I don't remember exactly where these snow-covered lakes were, but I do know it was cold there.
This is typical of the Singapore airport. That was the nicest airport I've ever seen, although there were roaming teams of armed guards who liked to wake up folks sleeping in chairs to check their passports and ask where they were going.
I took this picture after arriving at my hotel. This beach is just out the back door. I took several hundred pictures in a half hour, and eventually I did get a few good ones. The hotel was the Rendezvous Observation City hotel.
This is cricket, obviously. The goal is apprently to knock down the white posts behind the batter, and the batter's goal is to swat the ball before it does that. There are other nuances, I'm sure.
This is what the money looks like, which is similar to British money, except a British 2 pound piece is larger than the one pound piece, unlike this one. The aussie dollar is was worth a little less than the US dollar when I was there.
Little Creatures was a favorite ale while I was there.
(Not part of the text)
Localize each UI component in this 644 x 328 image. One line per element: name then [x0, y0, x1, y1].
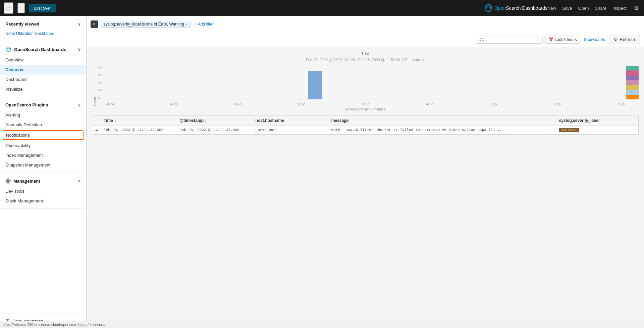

I drank my share. Fosters is another.
The next morning I got a few more pictures. I discovered this beach is a surfer magnet. It was difficult to get a picture without a surfer in it.
The plant life was different, that's for sure.
This is the edge of a "football" field, which is basically rugby. Soccer is still soccer.
More tree bark.
Graham Hewitt from the CorvAircraft list contacted me before I arrived in Australia, and picked me up Saturday morning for a tour of Jandakot airport, a hotbed of SAA (EAA) activity, and the busiest secondary airport in the country. Here's a freshly built airplane undergoing a little maintenance after a takeoff/landing incident, as I recall.
I think this was a one-off design, if I remember correctly.
This one's an original Australian design, similar to a KR1 but bigger, and obviously called the Maverick.
This is an RV instrument panel under construction. The panel was designed by a local, molds made, and now several folks have instrument panels like this. Very classy, and lots of well-deserved pride in the work they were doing. I didn't see any sloppy workmanship here.
This is a "sport ute", or sport utility vehicle. This style is a typical commercial version with a custom body on the back. There were some full-size trucks as well, but these things were the mainstay of the service business. They're a lot easier to manuever, and more importantly, much easier on the wallet when it comes time to buy fuel.
Another RV under construction.
This is a Falco. This is the first time I'd seen one of these, and I was very impressed with the construction methods, the structural integrity, and the sheer number of parts!
Curved parts are laminated from what appears to be 1/8" (3mm) strips.
Graham (left) talks to the Falco builder (I think).
This is a Nord 3202, a 1950's French military trainer owned by Burt, who has a nice collection of nice airplanes. Looks like "grasshopper" gear to me!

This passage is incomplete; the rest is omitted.